View Full Version : FYI: The CASP Protein Folding Competition

09-23-08, 12:20 PM
Further info on our Rosetta competition, in CASP8, and an informative and funny post about X-Ray Protein Crystallography (considered the most definitive way of finding the protein's shape).

The website for CASP7 that you saw is showing the list of the proteins they have sent out for analysis by the scientific teams participating in the "event". I think of it as a "contest". This list is made up of proteins that NO ONE actually knows the structure (i.e. the physical shape) of. They know the ordering of the amino acids, but that's all. The "X-ray" or "NMR" is an indication of the technique that is in progress presently. They are presently doing an X-ray analysis of the protein to define it's physical structure... but that analysis is not complete yet, or will be kept secret for a few weeks during the contest.

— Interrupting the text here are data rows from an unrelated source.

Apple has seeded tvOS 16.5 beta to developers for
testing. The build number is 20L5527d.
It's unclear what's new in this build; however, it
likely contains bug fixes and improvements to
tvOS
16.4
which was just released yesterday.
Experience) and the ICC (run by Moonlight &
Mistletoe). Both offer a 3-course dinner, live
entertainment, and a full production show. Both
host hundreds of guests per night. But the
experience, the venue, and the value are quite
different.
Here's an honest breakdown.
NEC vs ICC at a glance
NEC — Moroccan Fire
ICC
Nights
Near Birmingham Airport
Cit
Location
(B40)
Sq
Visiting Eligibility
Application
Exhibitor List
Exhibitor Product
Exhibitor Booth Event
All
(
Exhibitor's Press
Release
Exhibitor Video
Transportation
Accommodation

So there are over 200 scientific teams participating in CASP7, trying to predict the structures. The technique called Rosetta has been around long before BOINC. But this is the first time that Rosetta has used distributed computing to crunch the numbers for the event.

...and so the question is "If we know how to use X-ray and NMR techniques to find the structure, why mess with Rosetta?". And the answer is that Rosetta hopes to be able to find the structure much faster and cheaper than the current techniques.

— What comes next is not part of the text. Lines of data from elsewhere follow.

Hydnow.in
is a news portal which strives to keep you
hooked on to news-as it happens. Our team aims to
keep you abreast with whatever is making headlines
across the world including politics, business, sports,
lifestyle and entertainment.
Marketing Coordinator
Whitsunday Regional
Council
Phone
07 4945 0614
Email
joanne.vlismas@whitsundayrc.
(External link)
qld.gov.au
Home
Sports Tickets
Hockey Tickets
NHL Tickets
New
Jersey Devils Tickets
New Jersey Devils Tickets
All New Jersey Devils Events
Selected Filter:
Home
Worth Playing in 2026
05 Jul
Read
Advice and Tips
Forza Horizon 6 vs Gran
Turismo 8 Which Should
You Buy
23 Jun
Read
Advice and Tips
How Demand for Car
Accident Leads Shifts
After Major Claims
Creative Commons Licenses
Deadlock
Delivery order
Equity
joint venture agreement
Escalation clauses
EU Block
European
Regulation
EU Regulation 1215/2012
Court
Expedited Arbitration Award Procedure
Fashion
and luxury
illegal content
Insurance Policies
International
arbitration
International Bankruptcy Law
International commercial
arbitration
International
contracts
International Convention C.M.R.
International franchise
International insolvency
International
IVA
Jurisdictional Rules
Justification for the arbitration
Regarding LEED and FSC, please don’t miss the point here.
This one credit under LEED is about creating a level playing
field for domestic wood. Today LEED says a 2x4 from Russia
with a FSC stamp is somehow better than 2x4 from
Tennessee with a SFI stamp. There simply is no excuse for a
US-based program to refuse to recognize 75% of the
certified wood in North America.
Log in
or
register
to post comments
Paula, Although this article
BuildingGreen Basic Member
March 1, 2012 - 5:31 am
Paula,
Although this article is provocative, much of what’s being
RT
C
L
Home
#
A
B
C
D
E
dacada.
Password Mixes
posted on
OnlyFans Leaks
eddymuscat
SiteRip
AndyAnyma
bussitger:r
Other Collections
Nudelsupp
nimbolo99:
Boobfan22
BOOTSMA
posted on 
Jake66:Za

Current it can take months for X-ray analysis of a protein to be completed and costs from $10,000 to $100,000. That wouldn't be so bad if you only needed to learn about say SARS, HIV, and avian flu virus proteins... but the goal in the end is to learn about all of them, and there are 100s of thousands! It is just not possible to produce results at the pace that will be needed to gain a complete understanding of how all these proteins are effecting our bodies and health.

So, for these few proteins, they will attempt to predict using various techniques from different teams, at the same time as other scientists are using the existing X-ray techniques to solve the structure. This X-ray analysis will then be used to gauge which predictions were most accurate, and most useful.

And the winner of CASP7 was -- wait for it -- Rosetta!!

Just to show how difficult it is to do an X-ray analysis of a protein:

A colleague of mine was investigating the structure of a protein called "violet-colored acid phosphatase". To do so she first had to process hundreds of kilos of sweet potatoes. Then she had to pre-separate the different ingredients by methods I do not really know any more, something like precipitating things with special chemicals. Then the protein containing rest was subjected to gel-electrophoresis and tiny amounts of the protein were isolated. This had to be done with numerous samples until in the end they got 500 mg of the protein.

Next step was crystallization, which again took many samples and a lot of time. Finally they had some single crystals they could use for structure determination, but it turned out the protein tended to disintegrate under X-rays. They finally got time at the DESY where thy could do measurements with synchrotron radiation which worked out (much higher intensity, thus much shorter measuring time).

The step of solving the structure is the next ordeal: carbon, nitrogen and oxygen have almost identical electron densities and will thus show up in the electron density map the x-ray yields as hardly distinguishable "bulges". Hydrogen, very important to distinguish those atoms, is hardest to find as it has only one electron and is thus just a speck in a sea of possible bulges and will only be seen, when the electron densities of heavier atoms are assigned correctly. So you just work your work forward, guessing the backbone together, assigning CH, CH2, CH3, NH, NH2, and OH groups where you think the heavier atoms carry hydrogen and slowly go towards your aim of a totally solved structure.

What you also have to account for is water which also shows up the way the backbone- and residue atoms do and often adjacent water molecules emulate structures of the backbone or residues, so you have to separate this from the protein itself (when the assignment of atom species is only a rough one, the atoms seam "smeared", so you cannot exactly determine their disctances, which complicates the separation of water and protein a lot).

So it is a long and troublesome thing to do (at least it was ten years ago, maybe things have improved a little with faster PCs and better search algorithms). It mainly depends on your experience, how good you proceed.

The whole thing took three years and three people were working on it in different fields and with different samples (one tried to extract the enzyme from uteri of pregnant pigs). Some attempts were simply fruitless and you need a high frustration threshold to work in that field.

After going through all that labour, trouble and waiting comes the next problem: you have treated the enzyme so brutal and exposed it to so many chemical and physical procedures. Who is now going to guarantee you still have a native enzyme in your crystal? Maybe all those changes in pH and chemical composition of the solution has denaturated your target.

So, to me, the bottom line is: folding is not only much less troublesome, cheaper and faster, it is also much likelier to yield the correct structure. And that is what you finally want.

The CASP competition is run every two years, and usually begins May 10th, and finishes on or near, Aug. 1st.

After Aug. 1st, the judges will begin reviewing the predictions made by each team, with the final placements being announced a few months later in early December, at their convention. There are several categories of competition, so one team is very unlikely to win more than one or two of those categories, in any year.